It's weird how some are stuck on the grade of shrimp. Granted they look great and all, but when you stick em in a planted tank, you sometimes never see them unless you have a horde. Not to say it ain't cool, but it ain't necessary either...:axe:


----------



## gnatster (Mar 6, 2004)

Sully said:


> It's weird how some are stuck on the grade of shrimp. Granted they look great and all, but when you stick em in a planted tank, you sometimes never see them unless you have a horde. Not to say it ain't cool, but it ain't necessary either...


To each their own...

It's not so much the grade as it is what the shrimp looks like. In this case grade is more indicative of coloration then it is of quality as it would be in say, beef. Just as there are many different colorations with different price points in discus the same is found in CRS.

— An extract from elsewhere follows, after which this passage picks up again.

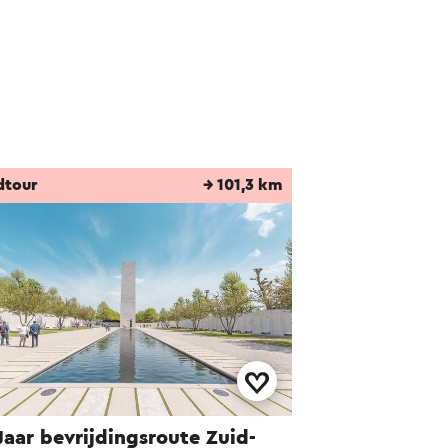
bersetzt.
dtour
→ 101,3 km
Jaar bevrijdingsroute Zuid-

The question becomes, do you want shrimp that have well defined red and white areas or do you want something that is more orange with less defined white areas.

It depends on what your wallet and eye both agree on.


----------



## Sully (Nov 11, 2005)

Oh, I see. Well, the more hype for high grade shrimpies makes me want to get high grade shrimpies too. But I think I personally would be okay with "substandard" shrimpies. B/c I can't even see my amano shrimps anymore.  But to each, their own.

Thanks,
Sully


----------



## Ibn (Oct 20, 2004)

Good to know...thanks for the heads up on the temperature, Ken. 

I think with the different grade shrimps, it's all about personal taste. Some people prefer more red versus others prefer more white; highly subjective.


----------



## vinnymac (May 4, 2005)

mossman said:


> It seems that your water temperature is a bit at the low side.
> At 75F is, gestations periods is 24 days
> At 77F is, gestations periods is 23 days
> 
> But good to keep at low temperature the white and red are better, best kept at 72F.


I can validate the temperature sensitivity of crystal reds. I had my temp at 79.5 - 80F and they did not molt or breed regularly. I chatted with Ken (mossman) and he advised me to lower it and now I have it at 76F and they are doing much better.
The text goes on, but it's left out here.